Expected state after open-vm-tools deployment

After remediation, the open-vm-tools package is installed and queryable through the local package manager. dpkg -s open-vm-tools returns Status: install ok installed on Debian and Ubuntu; rpm -q open-vm-tools returns the versioned package name on RHEL, Rocky, Alma, Fedora, openSUSE, and SLES. The vmtoolsd binary lives at /usr/bin/vmtoolsd and reports its version through vmtoolsd --version.

systemctl status open-vm-tools shows the unit as active (running) and enabled, with the loaded unit file at /usr/lib/systemd/system/open-vm-tools.service or /lib/systemd/system/open-vm-tools.service depending on the distribution. The vmware-toolbox-cmd utility reports the running state to the hypervisor (vmware-toolbox-cmd timesync status, vmware-toolbox-cmd stat balloon). vCenter flips the guest's tools status from 'Not running' or 'Not installed' to 'Running (Current).' Subsequent Automox policy evaluations report the endpoint as compliant without applying remediation again.

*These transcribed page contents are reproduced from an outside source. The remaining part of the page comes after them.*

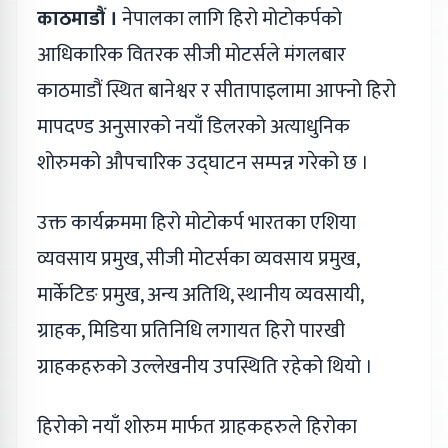
काठमाडौं ।
नेपालका लागि हिरो मोटोकर्पको
आधिकारिक वितरक सीजी मोटर्सले मंगलबार
काठमाडौं स्थित बानेश्वर र सीतापाइलामा आफ्नो हिरो
मापदण्ड अनुसारको नयाँ डिलरको अत्याधुनिक
शोरुमको औपचारिक उद्घाटन सम्पन्न गरेको छ ।
उक्त कार्यक्रममा हिरो मोटोकर्प भारतका एशिया
व्यवसाय प्रमुख, सीजी मोटर्सका व्यवसाय प्रमुख,
मार्केटिङ प्रमुख, अन्य अतिथि, स्थानीय व्यवसायी,
ग्राहक, मिडिया प्रतिनिधि लगायत हिरो पारखी
ग्राहकहरुको उल्लेखनीय उपस्थिति रहेको थियो ।
हिरोको नयाँ शोरुम मार्फत ग्राहकहरुले हिरोका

Validate end-to-end by initiating a low-impact vMotion of the guest to another host in the cluster. The migration should complete without warnings about missing tools. For audit evidence, capture the output of vmtoolsd --version, systemctl status open-vm-tools, and the package-manager query alongside the Automox policy run identifier. The package remains in place across kernel upgrades and reboots; it is only removed if an administrator runs an explicit purge or remove, at which point the next Worklet evaluation flags the endpoint and remediation restores the package on the following run.